Using peer feedback in courses

This paper is about a study conducted at a Norwegian university. They offer a web-based Masters program in Education which includes a written master thesis as a main focus of the curriculum. Writing, then, is a cultural tool that supports learning in the program. The researchers designed a successful program that incorporated what we know about the value of communities and peer feedback.

I think it is important to note that their program was designed to span across four years, which gives learners a long time to become accustomed to giving and receiving peer feedback — something that might be harder to replicate in a shorter timeframe.

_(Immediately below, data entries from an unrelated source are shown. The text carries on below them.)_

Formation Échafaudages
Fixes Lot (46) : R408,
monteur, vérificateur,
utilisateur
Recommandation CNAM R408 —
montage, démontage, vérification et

Dysthe, O., and Lillejord, S. (2012) ‘From Humboldt to Bologna: using peer feedback to foster productive writing practices among online Master students’, International Journal of Web Based Communities, vol. 8, no. 4, pp. 471-485 [Online], DOI: 10.1504/IJWBC.2012.049561


  1. Introduction
  2. Theoretical framework: a dialogical view of knowledge, learning, and technology
  3. Trends in writing and feedback research
  4. Methods
  5. Academic leadership and the structuring of study design
  6. Students’ experience of building a community of writers
  7. Discussion
    1. A community of writers
    2. A broader notion of academic leadership
    3. How can dialogism enhance our understanding of productive peer feedback?
    4. Productive and counterproductive aspects of Humboldt in light of Bologna
  8. Implications


Theoretical background

The authors’ approach is grounded in sociocultural theories, especially those of dialogism (learning that happens through dialogue). In particular, they make use of Bakhtin’s ideas of peer feedback. ‘Organising students in online groups is one way of designing a framework conducive for interdependent meaning-making; what we refer to as productive feedback’ (Dysthe and Lillejord, 2012, p. 474).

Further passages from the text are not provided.